Work item :: Copy out every line of the data exactly; do not include the images.

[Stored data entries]
┌──

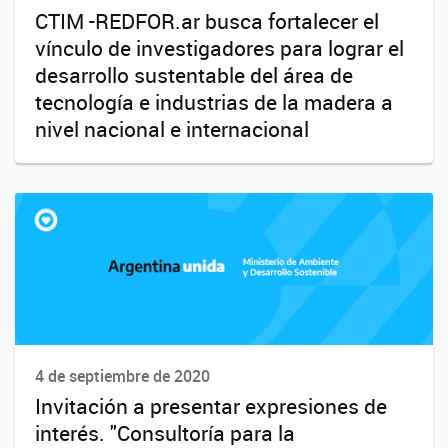
CTIM -REDFOR.ar busca fortalecer el
vínculo de investigadores para lograr el
desarrollo sustentable del área de
tecnología e industrias de la madera a
nivel nacional e internacional
4 de septiembre de 2020
Invitación a presentar expresiones de
interés. "Consultoría para la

└──

Task solution ::
CTIM -REDFOR.ar busca fortalecer el
vínculo de investigadores para lograr el
desarrollo sustentable del área de
tecnología e industrias de la madera a
nivel nacional e internacional
4 de septiembre de 2020
Invitación a presentar expresiones de
interés. "Consultoría para la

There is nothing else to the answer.